Iniciativas voltadas a ampliar a participação feminina em tecnologia estão ganhando escala e visibilidade em 2025/2026 — e o Brasil também aparece nesse movimento. Um exemplo é a iniciativa “Mulher+Tech”, uma chamada pública apresentada pela ONU Mulheres Brasil em parceria com a Claro e com apoio da Anatel, com foco explícito em reduzir a lacuna de gênero em tecnologia por meio de ações de inclusão digital.
No cenário internacional, programas estruturados de comunidades e formação continuam reforçando a pauta. A Women Techmakers (Google) mantém uma rede global voltada a aumentar a diversidade de gênero em tecnologia, promovendo comunidade, visibilidade e oportunidades para mulheres no setor. Já a Girls Who Code segue ampliando seus programas de capacitação para jovens, reforçando a importância de criar caminhos concretos de entrada e permanência de meninas e mulheres na área.
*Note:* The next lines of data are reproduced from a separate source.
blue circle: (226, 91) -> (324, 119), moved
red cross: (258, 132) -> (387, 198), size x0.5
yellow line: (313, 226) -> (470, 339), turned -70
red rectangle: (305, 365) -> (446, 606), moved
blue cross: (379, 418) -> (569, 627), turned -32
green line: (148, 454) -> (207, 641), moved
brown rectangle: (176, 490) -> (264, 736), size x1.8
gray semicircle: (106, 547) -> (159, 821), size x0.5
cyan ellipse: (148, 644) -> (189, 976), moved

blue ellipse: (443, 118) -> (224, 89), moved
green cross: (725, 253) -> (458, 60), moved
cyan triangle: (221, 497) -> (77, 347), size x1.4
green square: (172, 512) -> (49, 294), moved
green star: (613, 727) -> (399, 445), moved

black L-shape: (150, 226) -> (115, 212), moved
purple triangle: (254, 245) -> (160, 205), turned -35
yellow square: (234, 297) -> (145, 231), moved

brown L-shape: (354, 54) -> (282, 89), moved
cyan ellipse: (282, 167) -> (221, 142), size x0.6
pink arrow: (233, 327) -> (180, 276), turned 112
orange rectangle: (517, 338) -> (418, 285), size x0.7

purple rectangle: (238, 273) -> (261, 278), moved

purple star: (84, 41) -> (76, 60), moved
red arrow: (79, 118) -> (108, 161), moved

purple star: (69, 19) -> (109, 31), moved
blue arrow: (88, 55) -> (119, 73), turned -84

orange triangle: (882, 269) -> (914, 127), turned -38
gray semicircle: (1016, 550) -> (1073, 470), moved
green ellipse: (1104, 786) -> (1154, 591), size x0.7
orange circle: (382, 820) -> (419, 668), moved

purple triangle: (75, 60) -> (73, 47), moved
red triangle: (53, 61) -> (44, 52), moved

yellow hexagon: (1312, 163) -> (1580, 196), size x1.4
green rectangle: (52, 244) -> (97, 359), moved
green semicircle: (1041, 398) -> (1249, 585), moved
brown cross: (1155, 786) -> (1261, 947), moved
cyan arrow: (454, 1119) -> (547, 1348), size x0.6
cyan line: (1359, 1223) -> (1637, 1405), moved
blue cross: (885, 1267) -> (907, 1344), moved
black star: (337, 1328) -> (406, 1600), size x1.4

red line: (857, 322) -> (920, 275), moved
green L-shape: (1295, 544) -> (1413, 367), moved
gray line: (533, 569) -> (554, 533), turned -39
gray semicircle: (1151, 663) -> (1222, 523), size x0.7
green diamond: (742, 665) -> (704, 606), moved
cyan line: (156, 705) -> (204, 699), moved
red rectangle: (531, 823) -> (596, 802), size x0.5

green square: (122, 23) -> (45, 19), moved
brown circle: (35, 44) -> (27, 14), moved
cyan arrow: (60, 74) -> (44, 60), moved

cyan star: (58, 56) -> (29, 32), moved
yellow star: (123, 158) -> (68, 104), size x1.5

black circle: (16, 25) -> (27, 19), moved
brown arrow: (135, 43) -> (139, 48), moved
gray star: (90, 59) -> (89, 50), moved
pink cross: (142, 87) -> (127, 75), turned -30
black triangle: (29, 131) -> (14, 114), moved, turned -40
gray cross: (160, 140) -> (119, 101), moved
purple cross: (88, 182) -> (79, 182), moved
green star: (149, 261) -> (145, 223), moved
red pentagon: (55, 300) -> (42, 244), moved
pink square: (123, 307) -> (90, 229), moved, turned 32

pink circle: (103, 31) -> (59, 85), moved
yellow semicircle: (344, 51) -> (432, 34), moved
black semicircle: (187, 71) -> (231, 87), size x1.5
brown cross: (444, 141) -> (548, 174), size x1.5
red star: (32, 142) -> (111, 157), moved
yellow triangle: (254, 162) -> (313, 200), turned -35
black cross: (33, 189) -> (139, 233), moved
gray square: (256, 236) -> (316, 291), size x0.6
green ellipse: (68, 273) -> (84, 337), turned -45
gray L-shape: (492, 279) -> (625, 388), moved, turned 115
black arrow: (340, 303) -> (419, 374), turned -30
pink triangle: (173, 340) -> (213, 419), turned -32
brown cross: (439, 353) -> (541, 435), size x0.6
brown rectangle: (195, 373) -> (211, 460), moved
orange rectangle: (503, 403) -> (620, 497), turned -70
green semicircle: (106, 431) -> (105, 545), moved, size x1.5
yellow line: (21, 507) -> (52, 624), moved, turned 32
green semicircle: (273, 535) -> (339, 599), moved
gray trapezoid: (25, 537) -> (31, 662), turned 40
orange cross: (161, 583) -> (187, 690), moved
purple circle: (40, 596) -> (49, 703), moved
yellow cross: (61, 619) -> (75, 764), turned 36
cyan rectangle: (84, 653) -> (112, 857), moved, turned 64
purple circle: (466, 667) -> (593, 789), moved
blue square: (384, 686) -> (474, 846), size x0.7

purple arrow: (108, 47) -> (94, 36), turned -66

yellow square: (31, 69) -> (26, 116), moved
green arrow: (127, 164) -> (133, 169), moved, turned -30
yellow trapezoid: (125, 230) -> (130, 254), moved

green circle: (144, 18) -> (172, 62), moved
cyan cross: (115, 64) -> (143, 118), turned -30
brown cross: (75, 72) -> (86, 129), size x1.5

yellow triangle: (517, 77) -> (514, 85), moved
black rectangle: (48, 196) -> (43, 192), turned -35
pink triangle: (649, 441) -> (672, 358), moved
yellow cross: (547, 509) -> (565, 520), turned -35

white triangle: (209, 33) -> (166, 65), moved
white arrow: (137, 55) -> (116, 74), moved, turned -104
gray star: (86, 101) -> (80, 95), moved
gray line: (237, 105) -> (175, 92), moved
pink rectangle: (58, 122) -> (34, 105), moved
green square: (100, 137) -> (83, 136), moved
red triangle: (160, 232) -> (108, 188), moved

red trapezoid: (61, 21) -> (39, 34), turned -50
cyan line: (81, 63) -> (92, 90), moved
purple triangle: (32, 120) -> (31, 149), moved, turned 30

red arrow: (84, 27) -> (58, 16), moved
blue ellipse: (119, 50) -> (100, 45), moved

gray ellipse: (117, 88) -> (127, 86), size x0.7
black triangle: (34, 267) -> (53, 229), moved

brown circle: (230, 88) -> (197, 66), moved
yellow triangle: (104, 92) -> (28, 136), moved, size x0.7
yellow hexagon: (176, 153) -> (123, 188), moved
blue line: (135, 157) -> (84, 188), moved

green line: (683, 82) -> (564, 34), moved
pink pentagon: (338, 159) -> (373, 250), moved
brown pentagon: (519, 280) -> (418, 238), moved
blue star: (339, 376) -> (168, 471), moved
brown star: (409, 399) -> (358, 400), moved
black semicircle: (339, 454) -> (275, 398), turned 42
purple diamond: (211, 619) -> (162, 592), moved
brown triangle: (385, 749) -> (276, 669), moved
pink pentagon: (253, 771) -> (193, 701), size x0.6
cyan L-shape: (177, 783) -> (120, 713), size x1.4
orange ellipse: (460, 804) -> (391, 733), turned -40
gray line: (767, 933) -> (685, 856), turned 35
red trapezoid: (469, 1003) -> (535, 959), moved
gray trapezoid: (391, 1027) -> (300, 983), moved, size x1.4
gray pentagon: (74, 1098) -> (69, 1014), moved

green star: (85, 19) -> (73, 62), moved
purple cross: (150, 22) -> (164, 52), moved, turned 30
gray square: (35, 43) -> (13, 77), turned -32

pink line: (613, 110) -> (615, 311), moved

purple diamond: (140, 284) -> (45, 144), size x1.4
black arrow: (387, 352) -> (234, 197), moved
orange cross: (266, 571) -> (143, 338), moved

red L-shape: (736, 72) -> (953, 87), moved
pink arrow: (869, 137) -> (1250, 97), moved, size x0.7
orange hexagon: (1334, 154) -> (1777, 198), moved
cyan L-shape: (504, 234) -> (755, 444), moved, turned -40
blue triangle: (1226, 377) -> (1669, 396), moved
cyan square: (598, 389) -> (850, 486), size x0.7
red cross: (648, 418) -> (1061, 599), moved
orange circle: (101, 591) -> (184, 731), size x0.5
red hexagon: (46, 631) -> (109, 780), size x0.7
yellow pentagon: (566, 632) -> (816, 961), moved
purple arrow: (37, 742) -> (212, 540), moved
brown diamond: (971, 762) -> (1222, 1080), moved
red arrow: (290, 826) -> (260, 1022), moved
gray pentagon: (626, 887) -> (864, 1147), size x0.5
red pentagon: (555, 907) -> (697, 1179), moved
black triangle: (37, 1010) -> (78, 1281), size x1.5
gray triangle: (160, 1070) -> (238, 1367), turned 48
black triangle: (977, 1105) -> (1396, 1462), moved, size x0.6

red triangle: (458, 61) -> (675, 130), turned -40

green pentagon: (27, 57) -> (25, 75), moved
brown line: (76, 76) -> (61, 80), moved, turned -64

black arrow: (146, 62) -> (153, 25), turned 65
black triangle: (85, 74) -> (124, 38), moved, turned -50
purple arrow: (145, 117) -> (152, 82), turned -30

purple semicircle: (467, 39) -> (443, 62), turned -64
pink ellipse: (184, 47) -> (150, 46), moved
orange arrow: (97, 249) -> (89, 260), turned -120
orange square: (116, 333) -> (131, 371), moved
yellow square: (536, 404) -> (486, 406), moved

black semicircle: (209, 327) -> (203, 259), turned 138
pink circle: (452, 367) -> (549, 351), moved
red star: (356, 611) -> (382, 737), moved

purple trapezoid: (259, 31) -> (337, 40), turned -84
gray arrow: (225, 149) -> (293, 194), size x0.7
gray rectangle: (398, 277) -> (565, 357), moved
O ponto comum entre essas iniciativas é claro: não se trata apenas de “inspirar”, mas de oferecer trilhas práticas — formação, redes de apoio, oportunidades e presença em ambientes de decisão. Em um mercado que avança rapidamente com IA e automação, diversidade virou estratégia: empresas e instituições estão entendendo que ampliar a participação feminina é essencial para inovação, competitividade e sustentabilidade.